I’ve been looking into data center fabrics and how you handle the scale of large networks lately so I decided I should take some time today to fully view the presentation(video and PDF) by David Swafford which he did at NANOG 59 late last year.
I met David Swafford when Facebook came to town for MPLS 2013. He was a really cool guy. I was inspired even at the time by hearing the way that they are going about support their networks. Very smart!
I took away a lot of nuggets from watching it. Here are a few:
- Assume we can’t trust any rack
- We can’t trust networking boxes either
- Backbone devices are powerful in the wrong ways for a data center. They can handle many routes but don’t have the desired port density.
- Going from 2 large leaf switches to many smaller leaf switches allows you to move from 1+1 to N+1.
- Beware of silent failures by complex networking devices. They are hard to detect, BTW.
- Automating ToR switch upgrades and handing a “push-button” interface to the service owners helped to remove the roadblocks for full upgrades of ToR switches. (I found it analogous to app upgrades on my phone)

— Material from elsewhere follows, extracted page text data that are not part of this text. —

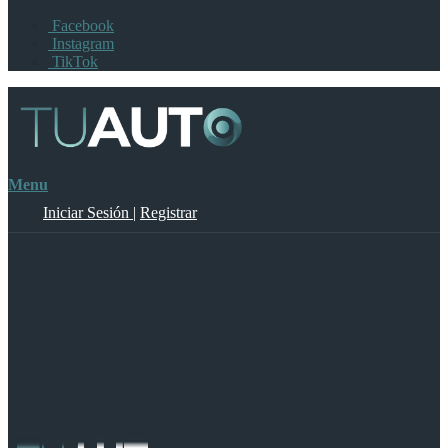
Facebook
Instagram
TikTok
Menu
Iniciar Sesión
|
Registrar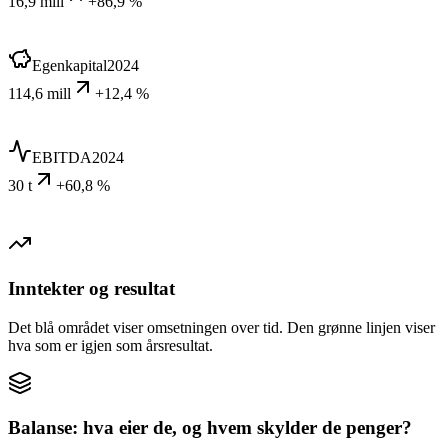
16,9 mill
+86,9 %
Egenkapital
2024
114,6 mill
+12,4 %
EBITDA
2024
30 t
+60,8 %
Inntekter og resultat
Det blå området viser omsetningen over tid. Den grønne linjen viser
hva som er igjen som årsresultat.
Balanse: hva eier de, og hvem skylder de penger?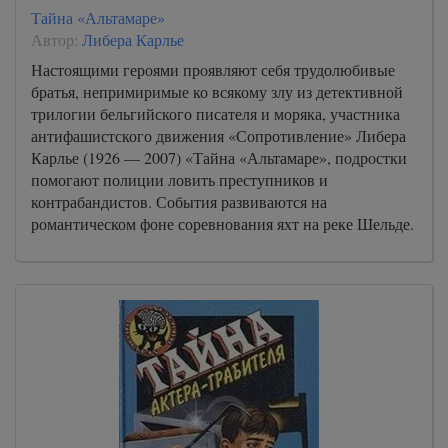
Тайна «Альтамаре»
Автор:
Либера Карлье
Настоящими героями проявляют себя трудолюбивые
братья, непримиримые ко всякому злу из детективной
трилогии бельгийского писателя и моряка, участника
антифашистского движения «Сопротивление» Либера
Карлье (1926 — 2007) «Тайна «Альтамаре», подростки
помогают полиции ловить преступников и
контрабандистов. События развиваются на
романтическом фоне соревнования яхт на реке Шельде.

- They even scripted many parts of the process, such as determining who the on-call is for a given group at a given time. Fascinating.
Monitor all the things:
- interface statistics and state
- bgp statistics and state
- FIBs
- TCP retransmits
Respond to your Alerts with Automation:
- FBAR stands for Facebook Automation Remediation
- Receive Alert, login to device, verify still down, either ignore or remedy.
He also covers a lot of thoughts on engineers that automate:
- Spend less time doing repetitive tasks
- Spend more time solving interesting problems or learning
His final challenge: What would you do if you weren’t afraid?